%%

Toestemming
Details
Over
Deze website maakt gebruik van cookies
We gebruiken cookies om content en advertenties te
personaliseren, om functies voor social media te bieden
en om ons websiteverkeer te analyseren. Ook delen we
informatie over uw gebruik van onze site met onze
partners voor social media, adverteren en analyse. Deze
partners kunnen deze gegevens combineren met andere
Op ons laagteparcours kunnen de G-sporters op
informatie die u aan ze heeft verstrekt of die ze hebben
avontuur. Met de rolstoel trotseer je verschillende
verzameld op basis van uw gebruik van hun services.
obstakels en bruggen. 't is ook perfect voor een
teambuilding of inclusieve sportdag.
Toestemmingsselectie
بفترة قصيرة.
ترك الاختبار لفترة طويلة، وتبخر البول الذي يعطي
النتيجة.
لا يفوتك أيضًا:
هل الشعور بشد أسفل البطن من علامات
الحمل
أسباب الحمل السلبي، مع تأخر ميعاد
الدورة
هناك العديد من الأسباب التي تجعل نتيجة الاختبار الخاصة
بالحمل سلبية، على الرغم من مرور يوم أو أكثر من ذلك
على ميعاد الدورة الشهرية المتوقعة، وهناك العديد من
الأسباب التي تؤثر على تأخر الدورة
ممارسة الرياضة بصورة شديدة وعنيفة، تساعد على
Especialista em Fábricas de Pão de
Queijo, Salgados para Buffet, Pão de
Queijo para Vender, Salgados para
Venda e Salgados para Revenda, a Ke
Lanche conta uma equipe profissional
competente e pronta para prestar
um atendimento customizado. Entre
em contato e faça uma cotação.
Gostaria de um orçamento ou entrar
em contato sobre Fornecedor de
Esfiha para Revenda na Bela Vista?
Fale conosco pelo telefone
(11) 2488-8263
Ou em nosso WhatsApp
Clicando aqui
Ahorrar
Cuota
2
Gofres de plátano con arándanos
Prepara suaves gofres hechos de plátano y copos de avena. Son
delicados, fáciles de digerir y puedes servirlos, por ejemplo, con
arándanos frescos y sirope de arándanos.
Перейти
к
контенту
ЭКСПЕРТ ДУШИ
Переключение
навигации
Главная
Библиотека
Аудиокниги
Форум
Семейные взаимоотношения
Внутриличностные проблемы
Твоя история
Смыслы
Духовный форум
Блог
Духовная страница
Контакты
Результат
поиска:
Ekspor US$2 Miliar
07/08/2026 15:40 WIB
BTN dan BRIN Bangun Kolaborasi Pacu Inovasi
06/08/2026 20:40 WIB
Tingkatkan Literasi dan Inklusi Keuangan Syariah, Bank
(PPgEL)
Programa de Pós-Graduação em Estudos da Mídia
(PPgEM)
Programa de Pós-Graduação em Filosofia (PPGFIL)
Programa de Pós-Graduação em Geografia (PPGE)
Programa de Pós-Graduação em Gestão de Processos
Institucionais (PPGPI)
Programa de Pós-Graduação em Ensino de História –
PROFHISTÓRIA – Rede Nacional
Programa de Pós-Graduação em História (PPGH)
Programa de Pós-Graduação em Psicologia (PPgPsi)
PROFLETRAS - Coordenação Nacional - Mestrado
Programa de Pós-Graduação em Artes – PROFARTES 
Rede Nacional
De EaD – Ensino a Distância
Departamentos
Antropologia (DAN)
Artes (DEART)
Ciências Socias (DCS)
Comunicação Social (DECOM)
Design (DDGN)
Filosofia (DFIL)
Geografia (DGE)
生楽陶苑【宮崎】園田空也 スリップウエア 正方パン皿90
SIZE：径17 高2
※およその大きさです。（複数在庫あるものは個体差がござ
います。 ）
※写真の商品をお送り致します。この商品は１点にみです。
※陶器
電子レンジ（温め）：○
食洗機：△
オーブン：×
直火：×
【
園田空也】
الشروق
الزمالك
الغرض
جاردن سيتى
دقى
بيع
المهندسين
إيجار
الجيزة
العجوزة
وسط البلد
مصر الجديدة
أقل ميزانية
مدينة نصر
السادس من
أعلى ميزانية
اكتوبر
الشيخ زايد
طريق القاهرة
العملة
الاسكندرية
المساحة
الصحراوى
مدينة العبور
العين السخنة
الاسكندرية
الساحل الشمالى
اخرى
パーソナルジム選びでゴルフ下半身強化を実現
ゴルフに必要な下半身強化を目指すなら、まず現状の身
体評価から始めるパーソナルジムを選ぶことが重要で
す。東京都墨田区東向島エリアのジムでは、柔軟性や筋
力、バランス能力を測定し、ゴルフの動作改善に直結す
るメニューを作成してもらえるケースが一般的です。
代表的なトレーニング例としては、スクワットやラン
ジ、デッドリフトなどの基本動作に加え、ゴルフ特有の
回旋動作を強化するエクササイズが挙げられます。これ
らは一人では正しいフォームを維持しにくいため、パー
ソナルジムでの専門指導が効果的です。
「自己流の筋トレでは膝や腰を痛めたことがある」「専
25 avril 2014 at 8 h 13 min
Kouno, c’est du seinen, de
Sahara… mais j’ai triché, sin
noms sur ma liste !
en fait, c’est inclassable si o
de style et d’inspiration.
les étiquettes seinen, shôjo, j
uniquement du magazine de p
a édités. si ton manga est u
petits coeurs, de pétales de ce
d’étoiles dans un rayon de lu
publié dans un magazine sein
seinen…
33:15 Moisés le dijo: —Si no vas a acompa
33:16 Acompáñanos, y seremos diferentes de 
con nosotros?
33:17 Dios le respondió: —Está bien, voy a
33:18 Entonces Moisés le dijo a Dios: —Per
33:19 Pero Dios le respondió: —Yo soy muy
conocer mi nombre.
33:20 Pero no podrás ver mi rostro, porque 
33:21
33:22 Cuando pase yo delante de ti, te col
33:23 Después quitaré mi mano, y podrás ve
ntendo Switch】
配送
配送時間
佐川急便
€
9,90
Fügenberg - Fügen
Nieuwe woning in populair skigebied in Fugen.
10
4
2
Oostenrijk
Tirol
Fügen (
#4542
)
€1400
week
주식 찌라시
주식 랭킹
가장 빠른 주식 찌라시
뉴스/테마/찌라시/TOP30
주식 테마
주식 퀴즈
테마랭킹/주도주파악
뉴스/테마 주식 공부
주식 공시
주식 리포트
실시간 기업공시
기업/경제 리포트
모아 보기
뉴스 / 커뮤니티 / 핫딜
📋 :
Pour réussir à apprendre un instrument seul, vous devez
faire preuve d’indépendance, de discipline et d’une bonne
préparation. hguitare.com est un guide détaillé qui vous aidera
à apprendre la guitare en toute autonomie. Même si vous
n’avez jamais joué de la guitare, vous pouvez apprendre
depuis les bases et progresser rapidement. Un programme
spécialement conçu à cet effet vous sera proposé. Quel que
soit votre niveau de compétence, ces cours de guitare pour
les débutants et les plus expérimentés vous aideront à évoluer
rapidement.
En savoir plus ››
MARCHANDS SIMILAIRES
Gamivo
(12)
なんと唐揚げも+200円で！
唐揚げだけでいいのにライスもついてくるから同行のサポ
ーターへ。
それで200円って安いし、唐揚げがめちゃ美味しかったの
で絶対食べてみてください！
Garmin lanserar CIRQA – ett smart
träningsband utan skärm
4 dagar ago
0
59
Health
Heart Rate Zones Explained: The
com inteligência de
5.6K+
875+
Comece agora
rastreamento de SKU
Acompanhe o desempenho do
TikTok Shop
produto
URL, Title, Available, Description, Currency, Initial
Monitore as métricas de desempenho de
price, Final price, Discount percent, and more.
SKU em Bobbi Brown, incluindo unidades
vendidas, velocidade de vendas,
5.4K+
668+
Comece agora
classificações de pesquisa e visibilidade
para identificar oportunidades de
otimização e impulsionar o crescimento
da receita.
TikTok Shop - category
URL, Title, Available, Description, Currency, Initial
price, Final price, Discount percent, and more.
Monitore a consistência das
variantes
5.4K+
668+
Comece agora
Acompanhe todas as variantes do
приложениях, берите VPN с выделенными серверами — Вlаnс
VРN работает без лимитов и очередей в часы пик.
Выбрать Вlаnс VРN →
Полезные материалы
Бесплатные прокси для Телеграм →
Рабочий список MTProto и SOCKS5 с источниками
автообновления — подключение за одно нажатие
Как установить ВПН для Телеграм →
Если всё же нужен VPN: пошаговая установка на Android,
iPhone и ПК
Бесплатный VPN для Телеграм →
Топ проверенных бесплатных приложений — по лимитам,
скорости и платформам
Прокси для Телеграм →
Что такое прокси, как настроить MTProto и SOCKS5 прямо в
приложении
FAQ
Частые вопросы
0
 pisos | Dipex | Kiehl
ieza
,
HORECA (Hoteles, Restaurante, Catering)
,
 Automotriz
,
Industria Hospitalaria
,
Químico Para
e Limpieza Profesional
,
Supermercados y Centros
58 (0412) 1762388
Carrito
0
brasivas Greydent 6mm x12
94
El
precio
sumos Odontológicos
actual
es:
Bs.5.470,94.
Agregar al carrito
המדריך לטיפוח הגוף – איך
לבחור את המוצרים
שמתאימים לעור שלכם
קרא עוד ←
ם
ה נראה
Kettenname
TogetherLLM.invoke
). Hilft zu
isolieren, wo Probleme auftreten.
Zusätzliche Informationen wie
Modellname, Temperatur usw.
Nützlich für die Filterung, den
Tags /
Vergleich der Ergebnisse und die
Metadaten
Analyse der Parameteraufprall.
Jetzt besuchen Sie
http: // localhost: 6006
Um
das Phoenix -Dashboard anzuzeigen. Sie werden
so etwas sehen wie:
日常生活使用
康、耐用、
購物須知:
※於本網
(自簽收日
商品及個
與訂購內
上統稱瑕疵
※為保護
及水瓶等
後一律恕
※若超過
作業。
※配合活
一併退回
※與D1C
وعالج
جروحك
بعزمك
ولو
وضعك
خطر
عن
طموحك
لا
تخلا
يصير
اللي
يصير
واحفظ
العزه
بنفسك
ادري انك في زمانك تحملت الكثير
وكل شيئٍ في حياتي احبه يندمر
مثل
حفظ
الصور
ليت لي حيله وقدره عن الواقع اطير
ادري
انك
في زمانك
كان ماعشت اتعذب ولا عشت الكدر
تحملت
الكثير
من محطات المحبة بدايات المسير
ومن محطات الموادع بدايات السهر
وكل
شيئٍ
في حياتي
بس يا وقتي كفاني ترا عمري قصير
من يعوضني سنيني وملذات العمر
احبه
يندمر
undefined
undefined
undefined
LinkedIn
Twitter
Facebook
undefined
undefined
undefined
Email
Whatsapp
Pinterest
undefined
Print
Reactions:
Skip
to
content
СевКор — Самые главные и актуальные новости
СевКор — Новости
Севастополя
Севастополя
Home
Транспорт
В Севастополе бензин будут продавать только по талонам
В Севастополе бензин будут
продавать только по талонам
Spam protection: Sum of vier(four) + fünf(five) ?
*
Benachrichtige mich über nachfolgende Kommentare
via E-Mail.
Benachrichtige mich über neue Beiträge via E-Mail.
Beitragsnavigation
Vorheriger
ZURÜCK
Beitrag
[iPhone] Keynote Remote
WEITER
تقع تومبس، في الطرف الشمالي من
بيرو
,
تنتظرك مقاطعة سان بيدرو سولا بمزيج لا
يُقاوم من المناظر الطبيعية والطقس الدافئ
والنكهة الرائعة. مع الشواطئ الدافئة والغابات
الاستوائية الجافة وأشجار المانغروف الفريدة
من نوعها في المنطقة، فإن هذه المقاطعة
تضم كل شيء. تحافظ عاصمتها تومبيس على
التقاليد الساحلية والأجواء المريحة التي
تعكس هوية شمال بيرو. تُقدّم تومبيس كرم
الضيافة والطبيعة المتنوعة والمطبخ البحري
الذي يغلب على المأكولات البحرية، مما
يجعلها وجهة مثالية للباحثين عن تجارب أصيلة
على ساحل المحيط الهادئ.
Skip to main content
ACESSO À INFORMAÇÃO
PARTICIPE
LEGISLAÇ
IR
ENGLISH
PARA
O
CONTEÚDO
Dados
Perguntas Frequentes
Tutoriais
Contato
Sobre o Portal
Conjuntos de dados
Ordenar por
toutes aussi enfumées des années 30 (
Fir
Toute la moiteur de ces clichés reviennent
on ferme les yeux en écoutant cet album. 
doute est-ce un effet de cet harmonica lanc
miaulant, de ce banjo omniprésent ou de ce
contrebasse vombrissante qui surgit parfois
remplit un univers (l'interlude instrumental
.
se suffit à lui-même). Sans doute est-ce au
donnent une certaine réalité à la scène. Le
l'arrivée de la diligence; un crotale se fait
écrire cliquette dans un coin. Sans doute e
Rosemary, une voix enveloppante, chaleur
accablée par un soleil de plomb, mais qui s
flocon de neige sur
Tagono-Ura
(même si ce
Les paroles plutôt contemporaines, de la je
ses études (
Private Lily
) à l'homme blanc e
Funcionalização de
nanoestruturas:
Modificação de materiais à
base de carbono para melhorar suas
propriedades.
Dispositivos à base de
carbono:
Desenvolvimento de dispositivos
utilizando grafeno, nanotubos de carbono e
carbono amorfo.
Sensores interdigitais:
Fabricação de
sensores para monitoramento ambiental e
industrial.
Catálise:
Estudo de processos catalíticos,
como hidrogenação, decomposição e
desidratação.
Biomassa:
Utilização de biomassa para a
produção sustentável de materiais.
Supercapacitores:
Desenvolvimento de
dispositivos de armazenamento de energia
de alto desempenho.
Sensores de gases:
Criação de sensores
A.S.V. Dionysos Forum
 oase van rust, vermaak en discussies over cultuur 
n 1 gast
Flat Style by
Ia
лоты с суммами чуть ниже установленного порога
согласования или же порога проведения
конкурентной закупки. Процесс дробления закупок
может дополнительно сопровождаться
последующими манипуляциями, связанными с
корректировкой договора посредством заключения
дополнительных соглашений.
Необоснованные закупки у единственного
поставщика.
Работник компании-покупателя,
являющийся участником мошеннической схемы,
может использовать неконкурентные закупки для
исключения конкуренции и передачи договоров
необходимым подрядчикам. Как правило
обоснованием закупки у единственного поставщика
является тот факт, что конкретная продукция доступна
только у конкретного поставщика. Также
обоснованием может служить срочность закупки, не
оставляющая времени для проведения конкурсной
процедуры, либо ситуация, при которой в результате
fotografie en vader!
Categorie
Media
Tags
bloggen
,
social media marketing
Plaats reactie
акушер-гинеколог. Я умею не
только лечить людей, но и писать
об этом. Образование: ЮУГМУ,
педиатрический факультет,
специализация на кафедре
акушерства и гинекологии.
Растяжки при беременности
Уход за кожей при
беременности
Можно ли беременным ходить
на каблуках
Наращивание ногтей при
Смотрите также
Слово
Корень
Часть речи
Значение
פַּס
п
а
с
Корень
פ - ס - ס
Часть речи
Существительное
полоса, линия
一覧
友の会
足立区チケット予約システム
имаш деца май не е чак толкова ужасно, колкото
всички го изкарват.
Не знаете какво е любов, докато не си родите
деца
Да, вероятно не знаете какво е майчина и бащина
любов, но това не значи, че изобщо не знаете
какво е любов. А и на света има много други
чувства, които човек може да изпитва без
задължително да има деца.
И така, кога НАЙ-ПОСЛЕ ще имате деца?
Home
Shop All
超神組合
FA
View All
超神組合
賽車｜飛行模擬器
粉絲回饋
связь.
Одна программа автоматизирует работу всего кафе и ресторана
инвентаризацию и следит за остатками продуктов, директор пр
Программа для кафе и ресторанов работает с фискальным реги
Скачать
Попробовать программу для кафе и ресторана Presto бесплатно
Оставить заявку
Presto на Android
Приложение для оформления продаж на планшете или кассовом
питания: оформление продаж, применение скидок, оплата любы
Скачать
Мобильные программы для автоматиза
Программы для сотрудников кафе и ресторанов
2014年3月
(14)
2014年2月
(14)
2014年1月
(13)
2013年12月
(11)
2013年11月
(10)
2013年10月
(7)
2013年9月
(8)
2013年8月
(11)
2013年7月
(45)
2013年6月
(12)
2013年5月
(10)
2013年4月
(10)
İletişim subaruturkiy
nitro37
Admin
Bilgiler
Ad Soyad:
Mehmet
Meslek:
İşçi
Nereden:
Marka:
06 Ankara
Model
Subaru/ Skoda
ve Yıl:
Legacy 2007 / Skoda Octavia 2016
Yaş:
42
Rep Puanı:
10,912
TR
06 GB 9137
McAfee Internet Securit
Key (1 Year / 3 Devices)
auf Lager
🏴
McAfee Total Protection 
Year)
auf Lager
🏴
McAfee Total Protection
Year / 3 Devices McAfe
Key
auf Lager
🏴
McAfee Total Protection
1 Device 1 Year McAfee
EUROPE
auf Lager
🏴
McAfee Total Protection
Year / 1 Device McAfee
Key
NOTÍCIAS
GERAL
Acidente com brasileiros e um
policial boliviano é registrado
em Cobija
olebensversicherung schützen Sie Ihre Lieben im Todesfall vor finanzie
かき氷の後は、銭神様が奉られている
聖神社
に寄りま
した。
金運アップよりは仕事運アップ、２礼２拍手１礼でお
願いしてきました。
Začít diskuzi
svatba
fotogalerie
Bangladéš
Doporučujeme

%%

→ **WHAT YOU NEED TO DO**: Return each full line of the entries that contains the word "mich".

→ **ANSWER**:
Benachrichtige mich über nachfolgende Kommentare
Benachrichtige mich über neue Beiträge via E-Mail.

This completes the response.